The Distributional Compositional Categorical (DisCoCat) model is a mathematical framework that provides compositional semantics for meanings of natural language sentences. It consists of a computational procedure for constructing meanings of sentences, given their grammatical structure in terms of compositional type-logic, and given the empirically derived meanings of their words. For the particular case that the meaning of words is modelled within a distributional vector space model, its experimental predictions, derived from real large scale data, have outperformed other empirically validated methods that could build vectors for a full sentence. This success can be attributed to a conceptually motivated mathematical underpinning, something which the other methods lack, by integrating qualitative compositional type-logic and quantitative modelling of meaning within a category-theoretic mathematical framework.

The type-logic used in the DisCoCat model is Lambek's pregroup grammar. Pregroup types form a posetal compact closed category, which can be passed, in a functorial manner, on to the compact closed structure of vector spaces, linear maps and tensor product.
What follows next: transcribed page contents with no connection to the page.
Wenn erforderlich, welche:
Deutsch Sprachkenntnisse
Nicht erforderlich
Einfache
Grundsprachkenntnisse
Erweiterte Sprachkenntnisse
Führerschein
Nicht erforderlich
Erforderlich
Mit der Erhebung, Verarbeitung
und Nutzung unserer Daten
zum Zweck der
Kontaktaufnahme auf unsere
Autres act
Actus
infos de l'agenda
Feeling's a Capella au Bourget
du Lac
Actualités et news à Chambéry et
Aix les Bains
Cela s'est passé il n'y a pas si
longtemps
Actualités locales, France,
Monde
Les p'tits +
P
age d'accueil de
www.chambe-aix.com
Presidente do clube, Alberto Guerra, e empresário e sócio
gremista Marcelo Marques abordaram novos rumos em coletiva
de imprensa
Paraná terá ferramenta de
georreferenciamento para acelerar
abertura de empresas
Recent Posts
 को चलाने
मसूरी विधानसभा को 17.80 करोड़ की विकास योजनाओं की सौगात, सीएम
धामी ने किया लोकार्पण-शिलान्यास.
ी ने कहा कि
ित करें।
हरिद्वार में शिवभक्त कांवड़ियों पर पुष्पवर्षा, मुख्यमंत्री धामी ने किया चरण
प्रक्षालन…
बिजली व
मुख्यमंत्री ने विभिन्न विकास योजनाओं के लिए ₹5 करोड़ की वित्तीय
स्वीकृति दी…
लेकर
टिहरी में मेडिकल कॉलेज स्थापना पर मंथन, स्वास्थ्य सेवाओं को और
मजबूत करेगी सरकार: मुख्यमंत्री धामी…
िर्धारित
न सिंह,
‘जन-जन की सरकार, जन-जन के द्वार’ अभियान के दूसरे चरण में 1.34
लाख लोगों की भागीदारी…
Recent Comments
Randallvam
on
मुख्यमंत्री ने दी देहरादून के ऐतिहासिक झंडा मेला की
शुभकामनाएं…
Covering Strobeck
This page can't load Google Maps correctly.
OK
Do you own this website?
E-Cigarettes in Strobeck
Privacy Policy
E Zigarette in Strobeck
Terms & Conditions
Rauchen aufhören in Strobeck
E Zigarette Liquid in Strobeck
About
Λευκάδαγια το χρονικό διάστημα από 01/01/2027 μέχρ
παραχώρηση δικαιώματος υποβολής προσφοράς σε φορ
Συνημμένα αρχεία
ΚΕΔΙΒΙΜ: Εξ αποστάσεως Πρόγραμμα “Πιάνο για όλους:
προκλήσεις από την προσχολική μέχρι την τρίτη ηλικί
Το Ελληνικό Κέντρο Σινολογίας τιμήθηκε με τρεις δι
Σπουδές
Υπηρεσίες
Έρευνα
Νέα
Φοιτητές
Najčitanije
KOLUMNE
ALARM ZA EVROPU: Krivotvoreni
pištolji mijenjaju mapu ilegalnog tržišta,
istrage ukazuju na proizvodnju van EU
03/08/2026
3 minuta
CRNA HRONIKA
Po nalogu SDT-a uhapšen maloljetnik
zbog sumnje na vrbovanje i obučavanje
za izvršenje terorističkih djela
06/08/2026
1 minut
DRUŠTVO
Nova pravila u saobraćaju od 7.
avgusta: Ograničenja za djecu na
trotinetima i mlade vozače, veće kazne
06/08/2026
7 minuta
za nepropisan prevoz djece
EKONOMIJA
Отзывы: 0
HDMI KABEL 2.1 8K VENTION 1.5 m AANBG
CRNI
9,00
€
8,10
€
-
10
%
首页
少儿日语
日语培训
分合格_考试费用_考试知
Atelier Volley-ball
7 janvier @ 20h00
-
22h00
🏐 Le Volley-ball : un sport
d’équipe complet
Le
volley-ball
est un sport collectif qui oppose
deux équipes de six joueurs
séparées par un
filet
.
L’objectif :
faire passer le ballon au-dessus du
The diagrammatic versions of the equational reasoning in compact closed categories can be interpreted as the flow of word meanings within sentences. Pregroups simplify Lambek's previous type-logic, the Lambek calculus. The latter and its extensions have been extensively used to formalise and reason about various linguistic phenomena. Hence, the apparent reliance of the DisCoCat on pregroups has been seen as a shortcoming. This paper addresses this concern, by pointing out that one may as well realise a functorial passage from the original type-logic of Lambek, a monoidal bi-closed category, to vector spaces, or to any other model of meaning organised within a monoidal bi-closed category. The corresponding string diagram calculus, due to Baez and Stay, now depicts the flow of word meanings, and also reflects the structure of the parse trees of the Lambek calculus.